Today's question: Imagine that you have and your advisor are having a discussion about whether to use a variational autoencoder (“deep learning” or AI) for your current research problem. Your advisor and your collaborators are very much for trying it, but none of you have much experience with deep learning. What considerations might you bring to the conversation in exploring whether deep learning is a good fit for your problem?

Background Questions

  • What exactly is machine learning? How is deep learning different?
  • What is an autoencoder?

Class Responses:

  • "I think one consideration would be how structured/unstructured your data is because it seems like deep learning is really useful for unstructured data but maybe unnecessary for structured data.

  • The article talked about how learning in biological datasets is much more difficult than in text or images, so you should consider the format of your data.

  • "If I had large data sets that may have unknown implications, such as RNAseq, we may want to use deep learning as there is a large expanse of unstructured data that may have underlying correlations we are unable to parse out ourselves.

  • "Employing a VAE would be appropriate when exploring a massive data set that can be parsed and further organized. This especially holds true when there are unknown differentiating factors, like extents of expression of certain genes in cancer types/subtypes."

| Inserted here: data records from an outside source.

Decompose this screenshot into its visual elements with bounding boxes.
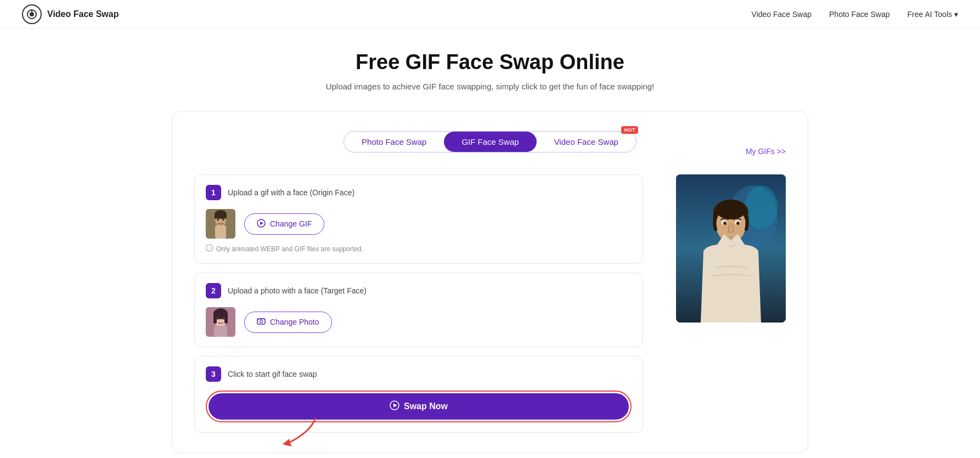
step-1-card: 1 Upload a gif with a face (Origin Face) (194, 174, 643, 264)
svg-point-38 (723, 222, 726, 225)
swap-icon (390, 400, 399, 412)
tab-video-face-swap[interactable]: Video Face Swap HOT (537, 132, 636, 152)
header: Video Face Swap Video Face Swap Photo Fa… (0, 0, 980, 29)
step-2-header: 2 Upload a photo with a face (Target Fac… (206, 283, 632, 298)
svg-rect-10 (224, 213, 227, 219)
nav-photo-face-swap[interactable]: Photo Face Swap (829, 10, 890, 19)
change-gif-button[interactable]: Change GIF (244, 213, 324, 235)
change-photo-label: Change Photo (270, 318, 319, 326)
nav-video-face-swap[interactable]: Video Face Swap (752, 10, 812, 19)
svg-marker-12 (260, 222, 263, 225)
tab-group: Photo Face Swap GIF Face Swap Video Face… (343, 131, 637, 152)
svg-rect-9 (215, 213, 217, 219)
page-subtitle: Upload images to achieve GIF face swappi… (172, 82, 808, 91)
page-title: Free GIF Face Swap Online (172, 50, 808, 74)
svg-marker-26 (393, 404, 397, 408)
step-2-thumbnail (206, 307, 235, 337)
change-photo-icon (257, 317, 266, 327)
step-2-label: Upload a photo with a face (Target Face) (228, 286, 367, 295)
svg-point-30 (745, 185, 778, 229)
step-2-card: 2 Upload a photo with a face (Target Fac… (194, 273, 643, 347)
logo-text: Video Face Swap (47, 9, 119, 19)
change-gif-icon (257, 219, 266, 229)
steps-area: 1 Upload a gif with a face (Origin Face) (194, 174, 643, 433)
tab-photo-label: Photo Face Swap (362, 137, 426, 146)
swap-button-wrapper: Swap Now (206, 391, 632, 422)
preview-svg (676, 174, 786, 323)
svg-text:i: i (210, 246, 211, 251)
svg-point-1 (30, 12, 34, 16)
step-1-number: 1 (206, 185, 221, 200)
main-content: Free GIF Face Swap Online Upload images … (161, 29, 819, 458)
preview-image (676, 174, 786, 323)
logo-icon (22, 4, 42, 24)
step-3-label: Click to start gif face swap (228, 370, 317, 378)
svg-rect-18 (213, 313, 217, 324)
step-3-card: 3 Click to start gif face swap (194, 356, 643, 433)
swap-now-button[interactable]: Swap Now (209, 393, 629, 420)
svg-point-39 (736, 222, 740, 225)
info-icon: i (206, 244, 213, 253)
logo[interactable]: Video Face Swap (22, 4, 119, 24)
step-1-label: Upload a gif with a face (Origin Face) (228, 188, 354, 197)
change-gif-label: Change GIF (270, 219, 312, 228)
step-1-body: Change GIF (206, 209, 632, 239)
note-text: Only animated WEBP and GIF files are sup… (216, 245, 363, 253)
step-3-number: 3 (206, 366, 221, 382)
tab-video-label: Video Face Swap (554, 137, 618, 146)
header-nav: Video Face Swap Photo Face Swap Free AI … (752, 10, 958, 19)
hot-badge: HOT (621, 126, 638, 134)
svg-point-21 (222, 318, 224, 320)
step-1-note: i Only animated WEBP and GIF files are s… (206, 244, 632, 253)
tab-gif-face-swap[interactable]: GIF Face Swap (444, 132, 536, 152)
svg-point-2 (31, 10, 33, 12)
svg-rect-22 (214, 326, 227, 337)
step-2-body: Change Photo (206, 307, 632, 337)
svg-marker-27 (283, 439, 291, 446)
step-1-header: 1 Upload a gif with a face (Origin Face) (206, 185, 632, 200)
tab-gif-label: GIF Face Swap (461, 137, 519, 146)
svg-point-20 (217, 318, 219, 320)
tab-photo-face-swap[interactable]: Photo Face Swap (344, 132, 444, 152)
svg-rect-19 (224, 313, 228, 324)
svg-point-24 (260, 320, 263, 323)
main-card: Photo Face Swap GIF Face Swap Video Face… (172, 111, 808, 453)
nav-free-ai-tools[interactable]: Free AI Tools ▾ (908, 10, 958, 19)
chevron-down-icon: ▾ (954, 10, 958, 19)
nav-free-ai-tools-label: Free AI Tools (908, 10, 952, 19)
my-gifs-link[interactable]: My GIFs >> (746, 147, 786, 156)
gif-thumbnail-image (206, 209, 235, 239)
svg-rect-5 (215, 225, 226, 239)
change-photo-button[interactable]: Change Photo (244, 312, 332, 333)
step-3-header: 3 Click to start gif face swap (206, 366, 632, 382)
step-1-thumbnail (206, 209, 235, 239)
preview-area: My GIFs >> (676, 174, 786, 323)
content-area: 1 Upload a gif with a face (Origin Face) (194, 174, 786, 433)
svg-point-35 (716, 200, 746, 219)
tab-bar: Photo Face Swap GIF Face Swap Video Face… (194, 131, 786, 152)
swap-btn-label: Swap Now (404, 402, 448, 411)
photo-thumbnail-image (206, 307, 235, 337)
swap-btn-border: Swap Now (206, 391, 632, 422)
step-2-number: 2 (206, 283, 221, 298)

  • how I might experimentally show the model's validity?

  • Do we have enough data to feed a deep learning approach? Is our data accurate enough? Are there some similar examples of deep learning with our data type?

  • Collaborate? Can I do this?

  • biology can be very redundant, non linear, and has its own strange logic that can make biological relationships hard to understand or even define.

  • the results produced are simply as good as the data that goes in - for instance, is our data set of interest well-annotated and massive? What challenge(s) is this approach slated to overcome (i.e. identifying genetic variation, categorization, stratification of disease types/populations, etc.)? And based on our research problem, does the potential value to be reaped outweigh deep learning's existing limitations (i.e. inherent biases in our approach, reproducibility concerns - different models, while seeking to be both explainable and accurate, will not always approach the same problem and may yield varied conclusions).